A reação organizada dos índios é uma consequência do histórico de exploração, num momento em que eles começaram a manifestar para o governo e a sociedade o desejo de ter reconhecimento jurídico e respeito enquanto primeiros donos do território que ocupavam e que se constituíam,

historicamente, alvo de exploração das riquezas que estavam também no subsolo - os recursos minerais - que atraiu na década de 1980, a instalação do grande capital empresarial de mineradoras.

A perseguição de grandes proprietários de terras não se restringiu aos índios, os camponeses da região também foram alvo de violência. “Entre 1964 a 1985, quase seiscentos camponeses foram assassinados em conflitos na região amazônica, por ordem de proprietários que disputam com eles o direito à terra” (MARTINS, 2009:133). Essa foi uma realidade em toda a Amazônia brasileira em diferentes momentos da ditadura militar.

Vários projetos foram desenvolvidos na região nas décadas de 1970 e 1980, com forte intervenção estatal nas áreas de reflorestamento, agricultura, pecuária e mineração. Um dos projetos com significativo investimento do capital internacional que se instalou na Amazônia na década de 1980 foi o Jari, com um montante de 750 milhões de dólares dos quais, aproximadamente 580 milhões de dólares foram provenientes de empréstimos bancários “com reflorestamento, fábricas de celulose e caulim, cultivo de arroz, pecuária e sólida infra-estrutura montada às margens do rio Jari (entre o Pará e o Amapá, num dos maiores imóveis rurais do planeta) (PINTO, 1986:81).

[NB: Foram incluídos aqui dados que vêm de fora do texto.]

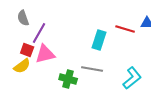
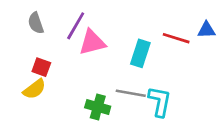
purple line: (39, 33) -> (76, 26), moved
pink triangle: (45, 54) -> (92, 42), moved
cyan L-shape: (132, 78) -> (160, 102), moved, turned -40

O projeto Jari tinha à frente o empresário norte-americano Keith Ludwig, que empregou uma tecnologia inadequada à realidade amazônica ainda pouco conhecida na época. A plantação de arroz contou com “adubação química feita por avião e utilização de máquinas para a irrigação e drenagem, no entanto, o resultado foi um prejuízo de cinco milhões de dólares ao ano. A previsão era de que os arrozais estendessem-se por 14 mil hectares, mas não atingiram um quarto da previsão (PINTO, 1986).

Este autor afirma que erro semelhante ocorreu com o investimento feito na fábrica de celulose, que durante sua implantação chegou a impressionar pela grandiosidade, mas os resultados foram decepcionantes devido à escolha da espécie, gmelina arbórea, que Ludwig julgava poder revolucionar o mercado da produção de celulose, bem como as condições próprias da região que não permitiram a produção satisfatória dessa espécie. Outros problemas como o fato de que “Ludwig já não desfrutava da desenvoltura para circular nos gabinetes governamentais” (PINTO, 1986:83).

Com o prejuízo acumulado pelo total fracasso do projeto, o empresário recusou-se a pagar as parcelas do financiamento, sendo o Tesouro Nacional, avalista da transação, obrigado a assumir o prejuízo; “mas o governo teria que assumir o controle da empresa, estatizando-a” (PINTO, 1986:83) e os cofres públicos serviram para cobrir o fracasso decorrente do erro do empresário.